Momen itu juga menjadi titik balik.
Tak disangka, saat mengikuti pameran itu, produk buatannya digemari pelanggan di Yogyakarta.
Tidak hanya toko dan keliling, tapi juga pameran reguler di mall besar seperti Ambarukmo Plaza, Solo Square, hingga Java Mall Semarang.
"Lambat laun channel kemitraan mulai jalan. Malah sebagian besar omzet justru dari luar toko," kata Nizar.

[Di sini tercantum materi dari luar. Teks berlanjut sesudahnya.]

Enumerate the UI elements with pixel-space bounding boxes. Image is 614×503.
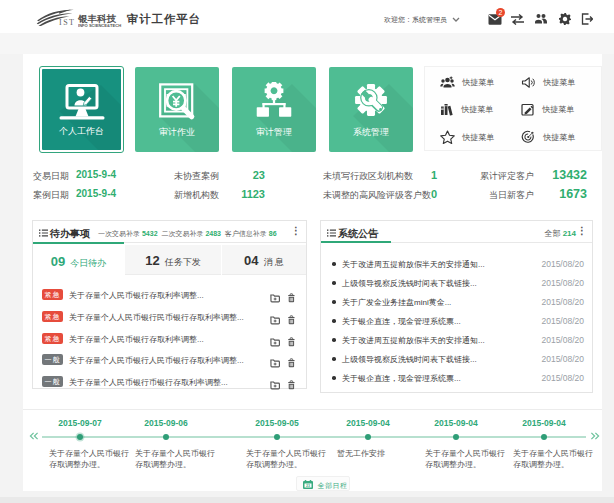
svg-text:23: 23: [306, 484, 310, 488]
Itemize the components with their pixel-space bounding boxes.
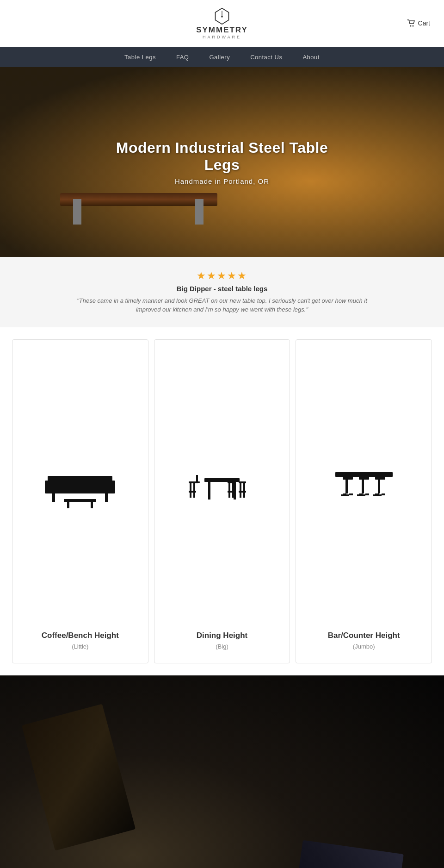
cart-icon [407,19,415,27]
cart-button[interactable]: Cart [407,19,430,27]
svg-rect-21 [228,481,230,498]
svg-rect-41 [357,494,365,496]
svg-rect-17 [190,481,191,498]
svg-rect-31 [335,472,393,477]
svg-rect-24 [228,491,235,493]
svg-rect-15 [208,482,210,500]
svg-rect-43 [378,480,380,493]
hero-table-leg-right [195,199,204,225]
svg-rect-30 [189,481,200,483]
svg-rect-8 [109,481,115,493]
svg-rect-11 [64,499,96,502]
svg-rect-28 [239,491,246,493]
svg-rect-26 [243,481,245,498]
logo-name: symmetry [196,26,248,35]
svg-rect-25 [240,481,241,498]
logo-icon [213,7,231,25]
svg-rect-5 [48,480,112,493]
product-name-coffee: Coffee/Bench Height [42,631,119,640]
product-icon-area-dining [164,349,281,622]
svg-rect-42 [375,477,385,480]
hero-text: Modern Industrial Steel Table Legs Handm… [111,139,333,185]
nav-about[interactable]: About [292,47,329,67]
svg-rect-14 [204,478,240,482]
nav-gallery[interactable]: Gallery [199,47,240,67]
dining-table-icon [180,453,264,518]
bottom-object-2 [290,840,404,868]
svg-rect-40 [365,493,369,495]
product-sub-dining: (Big) [216,643,228,650]
review-product: Big Dipper - steel table legs [18,285,426,293]
product-sub-coffee: (Little) [72,643,88,650]
svg-rect-20 [189,491,196,493]
svg-rect-13 [91,502,93,508]
site-header: symmetry HARDWARE Cart [0,0,444,47]
svg-point-4 [412,25,413,27]
product-name-bar: Bar/Counter Height [328,631,400,640]
product-icon-area-bar [305,349,422,622]
hero-section: Modern Industrial Steel Table Legs Handm… [0,67,444,257]
hero-table-leg-left [73,199,81,225]
product-card-dining[interactable]: Dining Height (Big) [154,339,290,663]
review-stars: ★★★★★ [18,270,426,282]
product-sub-bar: (Jumbo) [353,643,375,650]
svg-rect-7 [45,481,51,493]
main-nav: Table Legs FAQ Gallery Contact Us About [0,47,444,67]
svg-rect-36 [341,494,349,496]
svg-rect-33 [345,480,348,493]
bottom-object-1 [22,704,136,850]
nav-table-legs[interactable]: Table Legs [114,47,166,67]
svg-rect-23 [228,481,235,483]
logo-link[interactable]: symmetry HARDWARE [196,7,248,39]
product-card-bar[interactable]: Bar/Counter Height (Jumbo) [296,339,432,663]
svg-rect-18 [193,481,195,498]
product-name-dining: Dining Height [197,631,247,640]
review-text: "These came in a timely manner and look … [74,296,370,314]
hero-title: Modern Industrial Steel Table Legs [111,139,333,173]
hero-subtitle: Handmade in Portland, OR [111,177,333,185]
svg-rect-35 [349,493,353,495]
bottom-image-section [0,675,444,868]
product-card-coffee[interactable]: Coffee/Bench Height (Little) [12,339,148,663]
svg-rect-9 [52,493,55,502]
svg-rect-37 [359,477,369,480]
logo-subtitle: HARDWARE [203,35,241,39]
hero-table-top [60,193,217,206]
coffee-table-icon [38,453,122,518]
svg-rect-10 [105,493,108,502]
cart-label: Cart [418,19,430,27]
products-section: Coffee/Bench Height (Little) [0,327,444,675]
nav-faq[interactable]: FAQ [166,47,199,67]
product-icon-area-coffee [22,349,139,622]
svg-rect-6 [48,476,112,481]
svg-rect-38 [362,480,364,493]
svg-rect-27 [239,481,246,483]
svg-rect-46 [373,494,382,496]
svg-rect-45 [382,493,385,495]
nav-contact[interactable]: Contact Us [240,47,292,67]
bar-counter-icon [322,453,406,518]
review-section: ★★★★★ Big Dipper - steel table legs "The… [0,257,444,327]
svg-point-3 [410,25,411,27]
svg-rect-32 [343,477,353,480]
svg-point-2 [221,16,223,18]
svg-rect-12 [67,502,69,508]
svg-rect-22 [232,481,234,498]
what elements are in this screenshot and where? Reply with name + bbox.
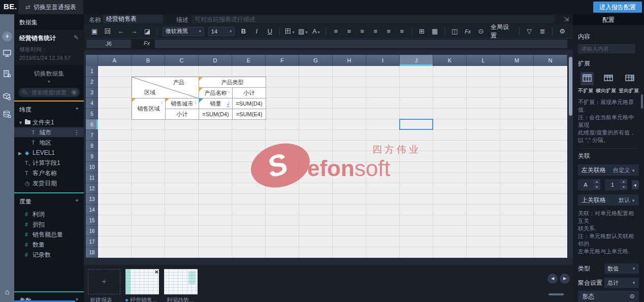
font-size-select[interactable]: 14▾ [208,27,235,36]
expand-option-none[interactable] [578,72,596,85]
switch-to-normal-report-tab[interactable]: ⇄切换至普通报表 [18,0,83,14]
dashboard-icon[interactable] [0,50,14,57]
row-header-7[interactable]: 7 [86,130,98,141]
row-header-5[interactable]: 5 [86,109,98,119]
save-icon[interactable]: ▣ [89,27,100,35]
cell-D4[interactable]: 销量↓Σ [199,98,233,109]
chevron-down-icon[interactable]: ▾ [14,79,84,84]
grid-corner[interactable] [86,55,98,66]
stepper-down-icon[interactable]: ▼ [593,185,600,190]
measure-item-折扣[interactable]: #折扣 [14,219,84,229]
column-header-G[interactable]: G [299,55,333,66]
sheetbar-scrollbar-thumb[interactable] [549,293,564,295]
link-icon[interactable]: ⊙ [476,27,486,35]
fx-insert-button[interactable]: Fx [463,28,473,35]
vertical-scrollbar-thumb[interactable] [569,57,572,116]
dimension-item-发货日期[interactable]: ◷发货日期 [14,178,84,188]
measure-item-记录数[interactable]: #记录数 [14,250,84,260]
split-cell-icon[interactable]: ◫ [449,27,460,35]
config-scrollbar-thumb[interactable] [641,94,643,109]
vertical-scrollbar[interactable] [568,56,573,258]
report-desc-input[interactable] [191,15,555,23]
sheet-thumbnail[interactable] [164,269,198,294]
measure-item-利润[interactable]: #利润 [14,209,84,219]
row-header-1[interactable]: 1 [86,66,98,77]
row-header-17[interactable]: 17 [86,237,98,247]
dimension-item-LEVEL1[interactable]: ▶◆LEVEL1 [14,148,84,158]
valign-top-icon[interactable]: ≡ [370,27,380,35]
sheet-label[interactable]: 利润趋势... [167,296,194,302]
cell-E4[interactable]: =SUM(D4) [232,98,266,109]
filter-icon[interactable]: ▽ [524,27,534,35]
redo-icon[interactable]: → [129,27,139,35]
underline-button[interactable]: U [265,27,275,35]
measure-item-销售额总量[interactable]: #销售额总量 [14,229,84,240]
new-report-thumbnail[interactable]: + [88,269,120,294]
cube-settings-icon[interactable] [0,93,14,100]
column-header-E[interactable]: E [232,55,266,66]
expand-label-vertical[interactable]: 竖向扩展 [619,87,639,94]
expand-option-horizontal[interactable] [599,72,618,85]
expand-icon[interactable]: ⇲ [564,16,569,23]
switch-dataset-button[interactable]: 切换数据集 [14,66,84,79]
borders-icon[interactable]: 田▾ [284,27,295,36]
sheet-thumbnail-active[interactable]: × [125,269,159,294]
expand-label-horizontal[interactable]: 横向扩展 [596,87,616,94]
row-header-16[interactable]: 16 [86,226,98,237]
table-grid-icon[interactable]: ▦ [430,27,440,35]
home-icon[interactable]: ⌂ [0,287,14,296]
row-header-6[interactable]: 6 [86,119,98,130]
enter-report-config-button[interactable]: 进入报告配置 [593,2,642,13]
row-header-10[interactable]: 10 [86,162,98,173]
cell-E3[interactable]: 小计 [232,87,266,98]
cell-D3[interactable]: 产品名称→ [199,87,233,98]
column-header-L[interactable]: L [467,55,500,66]
column-header-H[interactable]: H [333,55,366,66]
selected-cell-J6[interactable] [399,119,433,130]
dataset-edit-icon[interactable]: ✎ [74,34,79,41]
chevron-right-icon[interactable]: ▶ [18,148,25,158]
expand-option-vertical[interactable] [621,72,639,85]
undo-icon[interactable]: ← [116,27,126,35]
global-settings-button[interactable]: 全局设置 [491,23,513,40]
stepper-up-icon[interactable]: ▲ [593,179,600,184]
dimension-item-文件夹1[interactable]: ▼文件夹1 [14,117,84,127]
cell-E5[interactable]: =SUM(E4) [232,109,266,120]
fill-color-icon[interactable]: ▨▾ [298,27,308,35]
italic-button[interactable]: I [251,27,262,35]
row-header-13[interactable]: 13 [86,194,98,205]
row-header-15[interactable]: 15 [86,215,98,226]
cell-C5[interactable]: 小计 [165,109,199,120]
more-menu-icon[interactable]: ⋮ [74,127,80,138]
new-report-label[interactable]: 新建报表 [90,296,112,302]
measure-item-数量[interactable]: #数量 [14,240,84,250]
column-header-C[interactable]: C [165,55,199,66]
grid-cells[interactable]: S 四方伟业 efonsoft 产品区域产品类型产品名称→小计销售区域↓销售城市… [98,66,567,258]
row-header-2[interactable]: 2 [86,77,98,87]
stepper-down-icon[interactable]: ▼ [620,185,627,190]
column-stepper-value[interactable]: A [578,179,593,190]
row-header-9[interactable]: 9 [86,151,98,162]
row-header-8[interactable]: 8 [86,141,98,151]
dimension-item-城市[interactable]: T城市⋮ [14,127,84,138]
dimension-item-地区[interactable]: T地区 [14,138,84,148]
clear-format-icon[interactable]: ◪ [142,27,152,35]
search-input[interactable] [30,88,71,96]
cursor-pick-button[interactable]: ➤ [632,180,639,189]
formula-input[interactable] [155,40,567,48]
clear-search-icon[interactable]: × [71,89,77,95]
row-header-4[interactable]: 4 [86,98,98,109]
report-name-input[interactable] [103,15,163,23]
add-param-button[interactable]: + [75,296,79,302]
content-input[interactable] [578,44,635,53]
font-family-select[interactable]: 微软雅黑▾ [163,27,204,36]
close-icon[interactable]: × [154,268,158,276]
column-header-N[interactable]: N [534,55,567,66]
expand-label-none[interactable]: 不扩展 [578,87,593,94]
prev-sheet-button[interactable]: ◀ [548,274,558,284]
aggregation-select[interactable]: 总计▼ [604,278,639,288]
config-button-形态[interactable]: 形态⚙ [578,291,639,302]
settings-gear-icon[interactable]: ⚙ [557,27,567,35]
cell-reference-box[interactable]: J6 [86,40,131,48]
cell-B4[interactable]: 销售区域↓ [132,98,166,120]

Nizar lalu mengumpulkan modal hasil penjualan.
Pada tahun 2009, Nizar memberanikan diri berangkat ke China.
Modal cekak, pengetahuan minim, tapi tekad besar.
Ia ingin melihat langsung pameran furniture terbesar di dunia.
Banyak pelajaran yang ia dapat dari sana.
"Yang penting berangkat dulu. Cah SMA modal wani wae (berani saja)," ujarnya.
Baca juga: IKN Jadi Peluang Besar bagi Pengusaha Mebel
Dari perjalanan itu, Nizar membangun sistem yang lebih baik dan merintis perusahaan yang kelak dikenal dengan nama Importa.
Pasar furniture kelas menengah bawah Indonesia saat itu didominasi produk partikel board.
Jamuran, rapuh, dan rayapan kerap menjadi persoalan saat itu.
Ia tahu, harus ada solusi.
Tahun 2017, ia memperkenalkan lemari pakaian berbahan besi sebagai solusi anti rayap dan anti jamur.
Saat itu, ia dicibir dan ditertawakan oleh rekan maupun pesaingnya.
"Aku bilang ini lemari masa depan. Awalnya sales kecil, lalu aku mulai printing pattern biar tampilannya beda. Lama-lama laku juga," kata CEO Importa itu.
Baca juga: Kaya Sumber Daya, Kuat Budaya, Pasar Besar: Kenapa Industri Mebel RI Masih Tertinggal?
Inovasi ini menjadi momentum besar karena produk buatannya mendapat respons positif dari pelanggan.